Over the last several months, and well over a dozen hours spent in vivacious conversation, I listened to Tirzah’s patient explanations about the roots of Hutterite women’s hockey, and how it carried them to this landmark game.
There are, properly speaking, no material stakes in this game. There are no scoresheets and no statistics; the players will earn no money and no fame. After the game, neither team could recall who’d scored each goal.
Yet so passionate was Tirzah about the sport that sometimes I had to step back and remind myself that we were discussing a rural exhibition game. She could just have easily been talking about a national championship run.
It was then I realized that when you strip it down, sports means nothing, if not people and community.
Over the years, I have met enough athletes for whom the world is not enough. And, like climbing the world’s highest mountains, there is something beautiful in striving to be the best in the world, simply because it’s there to be seized.
Yet the material glories of elite achievement also serve to unmoor sports from their anchors, lifting the most coveted rewards out of reach. Fame changes sports; so does money, and these can drive wedges between sports and love.
Because I have also known enough young athletes, burned out by the pressure pushed on them by coaches or parents. I have known disappointed minor-league pros, clinging to an identity that depended on their greatness.
Or, I remember the words of Olympic gymnastics star Aly Raisman, after the former USA Gymnastics team doctor was convicted of molesting young athletes in his care; she had sharp words for the organization that enabled him.
“Their biggest priority from the beginning, and still today, is their reputation, the medals they win and the money they make off of us,” she said, of USA Gymnastics. “I don’t think they really care.”
This is the level where sports, all too often, goes right off the rails.
But what I discovered, in the course of reporting this story, was an antidote to those pressures.
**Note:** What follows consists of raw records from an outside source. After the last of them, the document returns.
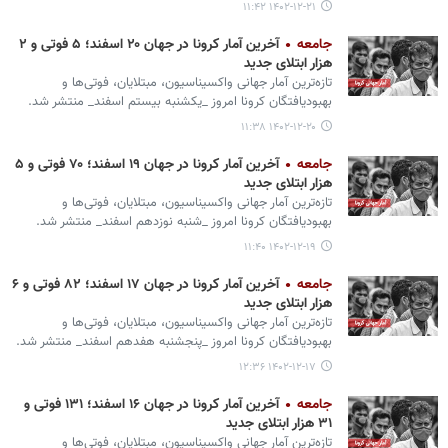
۱۴۰۲-۱۲-۲۱ ۱۱:۴۲
جامعه
آخرین آمار کرونا در جهان ۲۰ اسفند؛ ۵ فوتی و ۲
هزار ابتلای جدید
تازه‌ترین آمار جهانی واکسیناسیون، مبتلایان، فوتی‌ها و
بهبودیافتگان کرونا امروز _یکشنبه بیستم اسفند_ منتشر شد.
۱۴۰۲-۱۲-۲۰ ۱۱:۳۸
جامعه
آخرین آمار کرونا در جهان ۱۹ اسفند؛ ۷۰ فوتی و ۵
هزار ابتلای جدید
تازه‌ترین آمار جهانی واکسیناسیون، مبتلایان، فوتی‌ها و
بهبودیافتگان کرونا امروز _شنبه نوزدهم اسفند_ منتشر شد.
۱۴۰۲-۱۲-۱۹ ۱۱:۴۰
جامعه
آخرین آمار کرونا در جهان ۱۷ اسفند؛ ۸۲ فوتی و ۶
هزار ابتلای جدید
تازه‌ترین آمار جهانی واکسیناسیون، مبتلایان، فوتی‌ها و
بهبودیافتگان کرونا امروز _پنجشنبه هفدهم اسفند_ منتشر شد.
۱۴۰۲-۱۲-۱۷ ۱۲:۳۶
جامعه
آخرین آمار کرونا در جهان ۱۶ اسفند؛ ۱۳۱ فوتی و
۳۱ هزار ابتلای جدید
تازه‌ترین آمار جهانی واکسیناسیون، مبتلایان، فوتی‌ها و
It was a vision of what athletic achievement can mean when players alone create the context of their successes, rooted in their community.
It is not lost on me that this lesson is shaped by Hutterite values, and their connection to place.
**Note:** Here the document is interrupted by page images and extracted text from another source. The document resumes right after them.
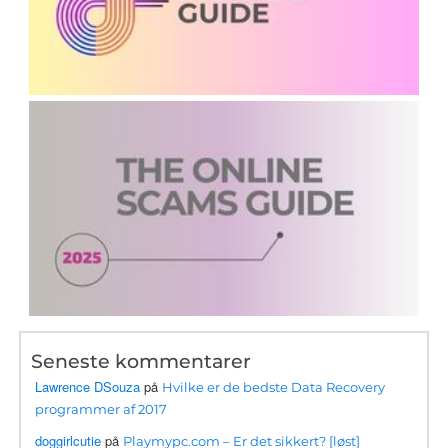
Seneste kommentarer
Lawrence DSouza
på
Hvilke er de bedste Data Recovery
programmer af 2017
doggirlcutie
på
Playmypc.com – Er det sikkert? [løst]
Over the course of several daylong visits to the communities of Baker and nearby Fairholme, I was reminded of just how little most Manitobans know about Hutterite life. We know so little about their history, who they are, what they believe.
In some ways, that’s unavoidable. The majority of Winnipeggers — and that’s most Manitobans — have few opportunities for meaningful interactions with Hutterite people, and Hutterites aren’t looking to evangelize.
Yet we are connected, by geography and economy and shared shared points of culture. And through this game — which annually draws hundreds to the humble MacGregor rink and now raises thousands for charity — that glows.
What the Hutterite players created, in this event, calls us back to the true heart of sport. Love for a game, and for each other; a love where achievements are defined not as escape from, but as part of everyday community life.
After the Olympics, when a nation celebrated those who succeeded but also bemoaned those who fell short, perhaps it is even more timely to remember this kind of example.
The elite summits of sports are glittering, fantastical. They saturate our media with near-mythological stories of heroes and villains, triumphs and failures. It is not without reason; many of those stories are indeed beautiful.
Yet so is this: an outdoor rink in a quiet rural corner of Manitoba. A woman who cherished hockey so much that she helped build a new height for it in her part of the world; unfettered by outside pressures, existing only for love.